Texas doctor who defied state’s new abortion ban is sued

Two suits challenging Texas law are seen setting up a US Supreme Court test of the abortion ban’s constitutionality.

A new Texas law that took effect on September 1 seeks to ban abortions of fetuses with detectable heartbeats, at about six weeks of pregnancy [File: Lila Engelbrecht/Reuters]

A doctor in the United States who performed an abortion in defiance of a new Texas state law has been hit with a pair of lawsuits following his public admission during the weekend he had violated the new law.

Former lawyers in Arkansas and Illinois filed separate state lawsuits Monday against Dr Alan Braid, who in a weekend Washington Post opinion column became the first Texas abortion provider to publicly reveal he had performed an abortion since the Texas law took effect on September 1.

Dr Braid, of San Antonio, all but dared supporters of the state’s near-total ban on the procedure to try making an early example of him by filing a lawsuit.

“I fully understood that there could be legal consequences — but I wanted to make sure that Texas didn’t get away with its bid to prevent this blatantly unconstitutional law from being tested,” Braid wrote.

Both suits challenge the validity of the Texas law and are likely to set up a test of whether the law can stand after the US Supreme Court allowed it to take effect. In 1973, the US Supreme Court ruled in Roe v Wade women nationwide have a right to abortion. Anti-abortion activists are seeking to overturn that ruling through state laws like Texas, Missouri, Mississippi and others.

The new Texas law prohibits abortions once medical professionals can detect cardiac activity, which is usually around six weeks and before some women know they are pregnant.

Prosecutors cannot take criminal action against Braid, because the Texas law explicitly forbids that. The ban is enforced through lawsuits brought by private citizens, who do not have to be from Texas and who would be entitled to claim at least $10,000 in damages if successful.

The suits were filed by Oscar Stilley, of Cedarville, Arkansas and Filipe Gomez, of Chicago, Illinois.

Oscar Stilley, who described himself in court paperwork as a disgraced former lawyer who lost his law licence after being convicted of tax fraud in 2010, said he is not opposed to abortion but sued to force a court review of the Texas anti-abortion law, which he called an “end-run”.
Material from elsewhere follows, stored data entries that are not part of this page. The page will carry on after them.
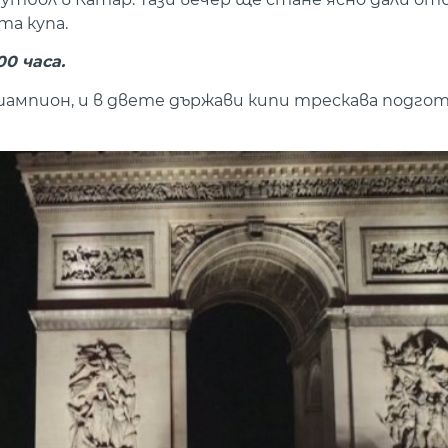
а купа.
00 часа.
шампион, и в двете държави кипи трескава подгот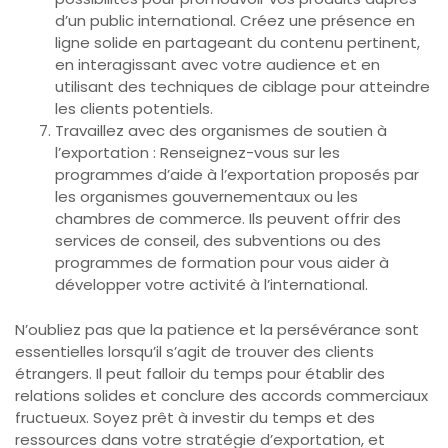
d’un public international. Créez une présence en
ligne solide en partageant du contenu pertinent,
en interagissant avec votre audience et en
utilisant des techniques de ciblage pour atteindre
les clients potentiels.
Travaillez avec des organismes de soutien à
l’exportation : Renseignez-vous sur les
programmes d’aide à l’exportation proposés par
les organismes gouvernementaux ou les
chambres de commerce. Ils peuvent offrir des
services de conseil, des subventions ou des
programmes de formation pour vous aider à
développer votre activité à l’international.
N’oubliez pas que la patience et la persévérance sont
essentielles lorsqu’il s’agit de trouver des clients
étrangers. Il peut falloir du temps pour établir des
relations solides et conclure des accords commerciaux
fructueux. Soyez prêt à investir du temps et des
ressources dans votre stratégie d’exportation, et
“I don’t want doctors out there nervous and sitting there and quaking in their boots and saying, ‘I can’t do this because if this thing works out, then I’m going to be bankrupt,’” Stilley told The Associated Press.

Felipe Gomez asked a court in San Antonio to declare the new law unconstitutional.

In Gomez’s view, the law is a form of government overreach. He said his lawsuit is a way to hold the Republicans who run Texas accountable, adding that their lax response to public health during the COVID-19 pandemic conflicts with their crackdown on abortion rights.

“If Republicans are going to say nobody can tell you to get a shot, they shouldn’t tell women what to do with their bodies either,” Gomez said. “I think they should be consistent.”

Gomez said he was not aware he could claim up to $10,000 in damages if he won his lawsuit. If he received money, Gomez said, he would likely donate it to an abortion rights group or to the patients of the doctor he sued.

Both lawsuits against Braid came in before an expected lawsuit Texas’s largest anti-abortion group, which said it had lawyers ready to bring lawsuits.

A federal appeals court is considering whether Missouri can implement sweeping limiting abortions. [File: Jeff Roberson/AP Photo]

“He will be able to defend the action against him by saying the law is unconstitutional,” said Carol Sanger, a law professor at Columbia University in New York City.

Braid wrote in The Washington Post that on September 6, he provided an abortion to a woman who was still in her first trimester but beyond the state’s new limit.

Two federal lawsuits over the Texas law are already making their way through the courts.

In one, filed by abortion providers and others, the Supreme Court declined to block the law from taking effect while the case makes its way through the legal system. It is still proceeding in the 5th US Circuit Court of Appeals. In the second case, the US Justice Department is asking a federal judge to declare the law invalid.